Y'know, I've seen this technique in horror. When something horrendous is going on, convey your character's self-defensive schizophrenic withdrawal from reality by having him fix on a specific incongruous detail, and let its unexpected presence serve as a microcosm of the skull-bursting wrongness of the scene as a whole.
Lehrer said that satire died the day Kissinger won the Peace Prize.
Rush Limbaugh. Sildenafil citrate.
So much for horror.
It's that little kid with the cast eye and the widow's peak. When he does the "Rain, rain, go away" chant, it works.
Unfortunately, he's going to be consumed with rage and guilt over his mother's shattered vertebrae. Unless he's stopped now, he'll be in the 2012 papers as the This Little Piggy Impaler. You know what you have to do.
*twirl*
(Sorry, folks; I know there's nothing quite so ghastly as a middle-aged bald man coquettishly fishing for a compliment from his editor.
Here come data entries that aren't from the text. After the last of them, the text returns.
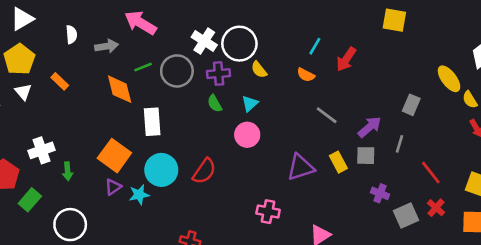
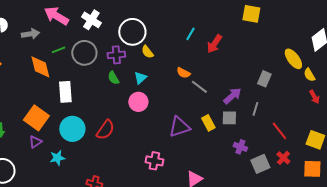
white cross: (204, 41) -> (91, 20), moved
orange semicircle: (306, 75) -> (183, 73), moved
cyan star: (139, 195) -> (57, 158), moved

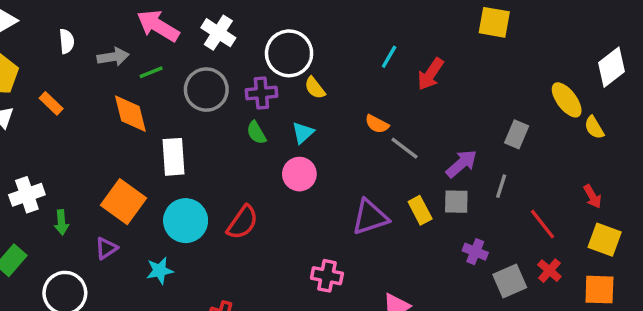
green line: (58, 50) -> (151, 72), moved
red arrow: (314, 97) -> (593, 196), moved
purple triangle: (35, 142) -> (106, 248), moved

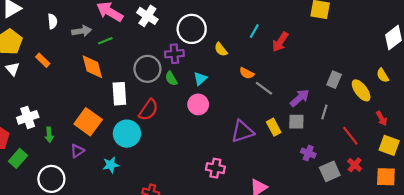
yellow semicircle: (315, 88) -> (221, 49), moved
gray circle: (206, 90) -> (147, 69), moved
yellow ellipse: (567, 100) -> (361, 90), moved
red semicircle: (242, 222) -> (149, 110), moved

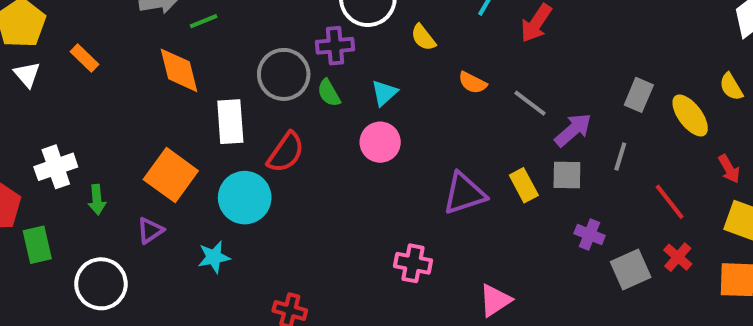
gray line: (264, 88) -> (530, 103), moved
green rectangle: (18, 158) -> (37, 245), turned -54

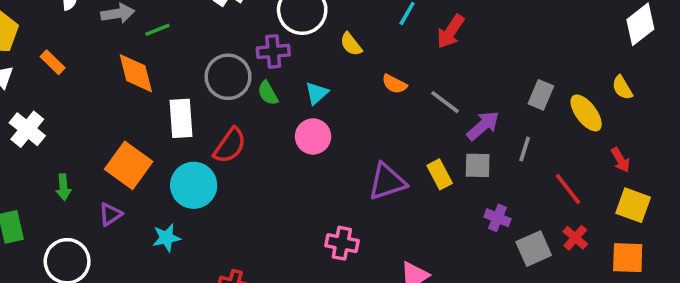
white cross: (56, 167) -> (27, 129), moved, turned -32

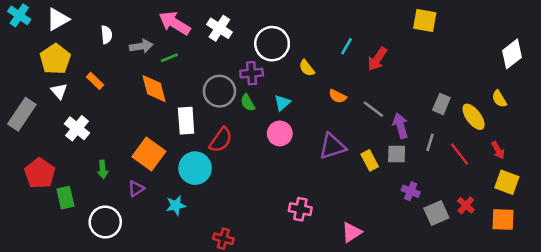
purple arrow: (483, 126) -> (400, 126), turned -65
purple triangle: (387, 182) -> (332, 146), moved
red line: (568, 189) -> (459, 154), moved

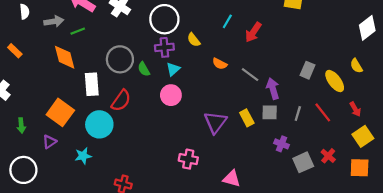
purple cross: (252, 73) -> (164, 47), moved
gray line: (430, 142) -> (298, 114), moved
purple triangle: (332, 146) -> (215, 122), moved, turned -35
yellow square: (507, 182) -> (363, 136), turned 36
pink triangle: (352, 232) -> (232, 179), turned 48

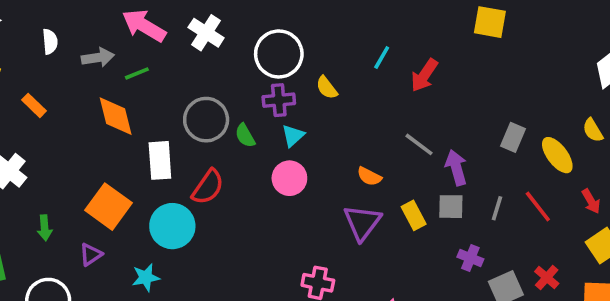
orange semicircle: (220, 64) -> (369, 176), moved

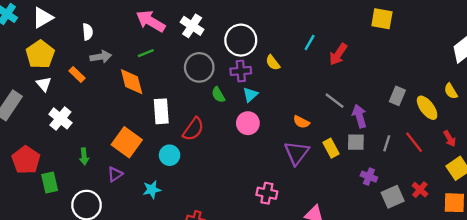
gray arrow: (98, 58) -> (101, 57), moved
gray circle: (206, 120) -> (199, 67), moved
cyan circle: (172, 226) -> (170, 155), size x0.7

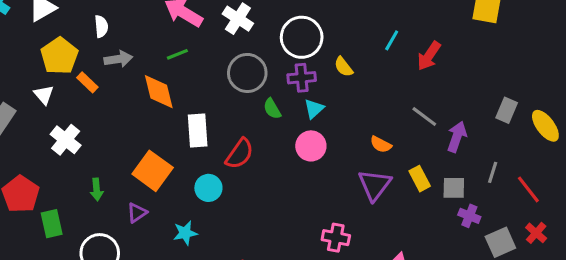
yellow pentagon: (40, 54) -> (59, 56), moved
purple arrow: (359, 116) -> (457, 137), turned 35
gray square: (356, 142) -> (454, 188), moved
red line: (414, 142) -> (528, 189), moved

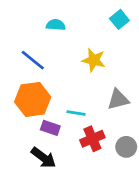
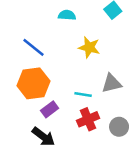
cyan semicircle: (56, 25) -> (67, 15), moved
cyan line: (76, 113) -> (83, 95), moved
purple rectangle: (50, 128) -> (50, 109), turned -56

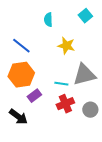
cyan semicircle: (67, 15) -> (48, 20), turned -96
gray triangle: (112, 83) -> (84, 75), size x1.4
black arrow: (43, 137) -> (18, 117), moved

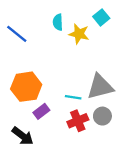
blue line: (21, 46) -> (17, 34), moved
yellow star: (66, 46) -> (79, 34), moved
gray circle: (90, 110) -> (102, 116), moved

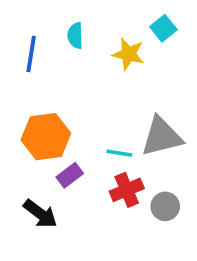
cyan semicircle: (58, 22) -> (75, 36), moved
blue line: (17, 34) -> (31, 54), turned 60
gray circle: (102, 116) -> (165, 206), moved

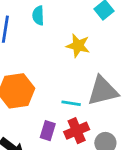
yellow star: (129, 54) -> (78, 46), moved
purple rectangle: (70, 175) -> (48, 131), moved, turned -36

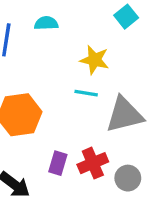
cyan semicircle: (38, 15) -> (46, 23), turned 90
cyan line: (71, 103) -> (86, 93), moved

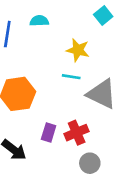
gray triangle: (124, 115) -> (102, 94), turned 40
gray circle: (128, 178) -> (90, 163), moved

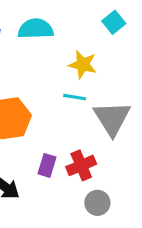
cyan semicircle: (39, 21) -> (36, 29), size x1.5
gray triangle: (102, 94) -> (112, 118), turned 32

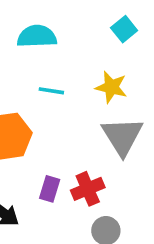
yellow star: (83, 65) -> (111, 87), moved
cyan line: (75, 97) -> (51, 91), moved

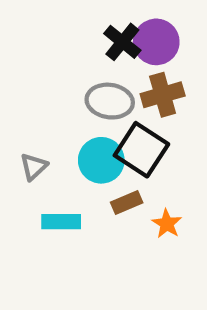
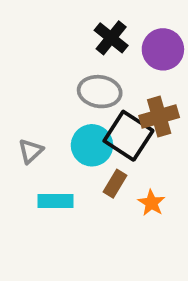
purple circle: (156, 42) -> (163, 49), moved
brown cross: (163, 95) -> (159, 117), moved
brown rectangle: (127, 203) -> (115, 184), turned -36

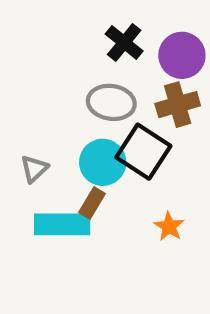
brown cross: (159, 117) -> (178, 105), moved
brown rectangle: (115, 184) -> (92, 203), moved
cyan rectangle: (56, 201) -> (62, 224), size x1.4

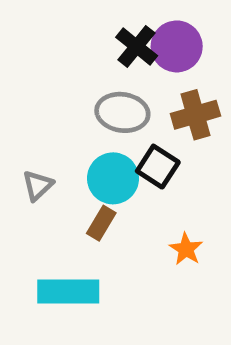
purple circle: (182, 55) -> (177, 46), moved
black square: (143, 152) -> (158, 167), size x0.7
cyan rectangle: (62, 224) -> (68, 291), moved

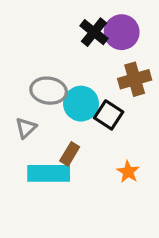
gray ellipse: (122, 112) -> (49, 91), moved
cyan circle: (113, 178) -> (81, 104), moved
cyan rectangle: (68, 291) -> (49, 173), moved

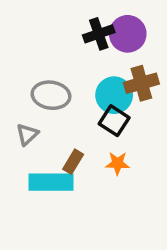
black cross: (94, 32) -> (99, 34), turned 32
cyan circle: (81, 104) -> (114, 95), moved
orange star: (128, 172) -> (117, 163), moved, turned -30

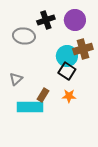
black cross: (99, 34) -> (46, 20), moved
gray ellipse: (51, 95) -> (24, 36), moved

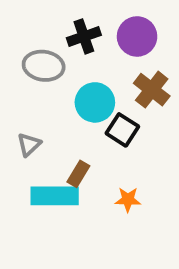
brown cross: (83, 49) -> (152, 90), turned -36
cyan circle: (67, 56) -> (95, 102), moved
orange star: (69, 96) -> (128, 200), moved

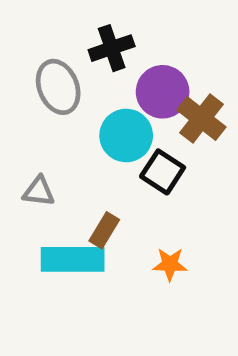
purple circle: (137, 36) -> (163, 92), moved
gray ellipse: (44, 66) -> (58, 87), turned 60
gray triangle: (29, 145) -> (39, 191), turned 50

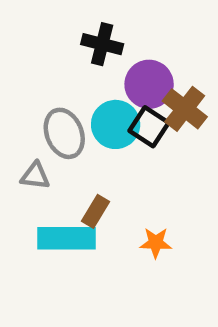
black cross: (112, 48) -> (102, 44), turned 33
gray ellipse: (58, 87) -> (64, 133), moved
black square: (163, 172) -> (149, 127), moved

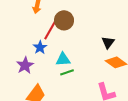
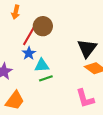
black triangle: (108, 42) -> (87, 48), size x1.5
blue star: (40, 47) -> (29, 53), moved

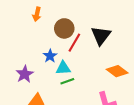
red line: (29, 36) -> (74, 43), moved
black triangle: (87, 48) -> (101, 36), moved

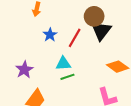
brown circle: (64, 28) -> (94, 16), moved
blue star: (50, 56) -> (50, 35), moved

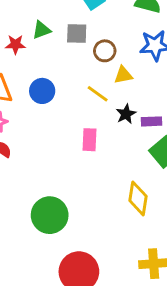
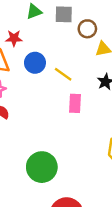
red star: (15, 44) -> (14, 38), moved
yellow line: (98, 94) -> (63, 74), moved

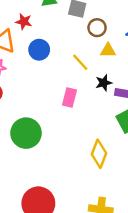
yellow line: (63, 74) -> (80, 62), moved
green circle: (42, 167) -> (26, 133), moved

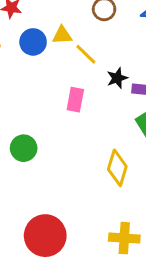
yellow triangle: (108, 51) -> (62, 35), moved
green circle: (26, 133) -> (24, 148), size x0.7

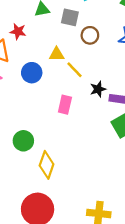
blue circle: (33, 42) -> (32, 73), moved
yellow diamond: (117, 168) -> (47, 165), moved

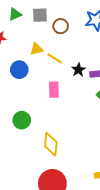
green circle: (23, 141) -> (22, 120), moved

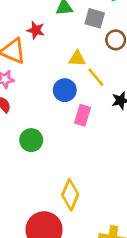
blue circle: (19, 70) -> (65, 90), moved
yellow diamond: (51, 144) -> (70, 195), moved

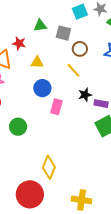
yellow triangle: (77, 59) -> (37, 62), moved
yellow line: (96, 77) -> (73, 70), moved

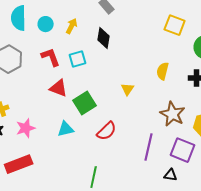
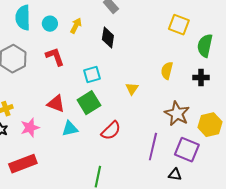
cyan square: (78, 59) -> (92, 75), moved
red triangle: (59, 88) -> (56, 104), moved

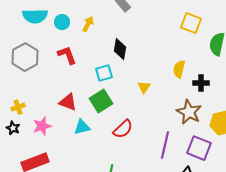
cyan semicircle: (23, 18) -> (35, 16), turned -90
black diamond: (108, 38) -> (120, 49), moved
black cross: (201, 78) -> (201, 83), moved

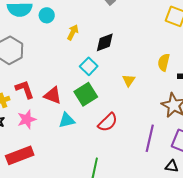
yellow arrow: (88, 24) -> (73, 32), moved
black diamond: (120, 49) -> (105, 42), turned 60
red L-shape: (67, 55) -> (25, 89), moved
cyan square: (104, 73) -> (89, 66), turned -30

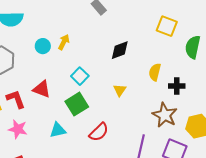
cyan circle: (47, 15) -> (43, 46), moved
black diamond: (105, 42) -> (120, 50), moved
red triangle: (53, 95) -> (42, 89), moved
pink star: (27, 119) -> (18, 129), turned 30

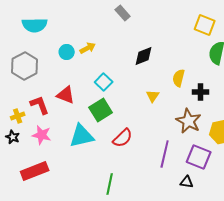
yellow square: (167, 26) -> (205, 25), moved
yellow arrow: (64, 42) -> (88, 48), turned 35
yellow triangle: (120, 90) -> (153, 96), moved
cyan triangle: (58, 130) -> (82, 136), size x1.5

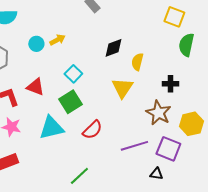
yellow semicircle: (179, 78) -> (137, 62), moved
yellow triangle: (153, 96) -> (122, 88), size x1.6
purple line: (165, 154) -> (134, 146), turned 60
green line: (110, 184) -> (79, 176), turned 35

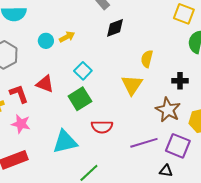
black diamond: (113, 48) -> (115, 28), moved
cyan triangle: (51, 128) -> (65, 142), moved
red semicircle: (92, 130) -> (102, 127), turned 45

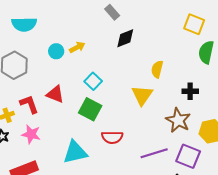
green square: (80, 99) -> (90, 109), turned -30

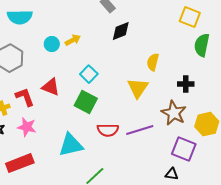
purple line: (154, 153) -> (140, 130), moved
Sometimes, I phone her up and say, "Does this dependent clause make me look fat?" Whatever Tor pays her, it isn't enough; if I had to deal with people like me on a regular basis, it would only be a matter of time before someone got brained with a toner cartridge.)
Ah, but that's a problem I anticipated. If marketing decides the cover needs an improbably-proportioned blonde and a dragon, those things are in the book.
In re: male authors giving their characters A-cups and the like:
I know that when I was writing up Maggie-Sue Percy, I used as many cliches as I thought I could get away with before moving above her neckline. In fact, let me check... yep, I even said her top "struggles to contain her bosom." I'm proud of that one: "bosom" is one of those words that often means the writer had to go to the thesaurus. Hence, it has a nice meta-effect: "Oh, geez, here comes the character the author is fanstasizing about schtupping." (Metaphors generally don't make literal sense, but still-- talk about a weird thing to ascribe volition of purpose to. Is her top also yelling, "Have at thee, savage breasts!"? Perhaps if it fails and tears, her knockers will spring off her chest and bound away to join the migrating herds y'all mentioned...)
Beyond that, I didn't worry about such things. (Somewhat to TNH's dismay, since she had to deal with my mulishness to get me to put in at least SOME description of the other characters.) Yes, Chloe (for example) is a pretty woman, and I think I mentioned that at some point-- but I saw no reason to take a tape measure to her and report the results. (That even though she's a figment of my imagination, she STILL would have taken my arm off if I'd tried has nothing to do with it.)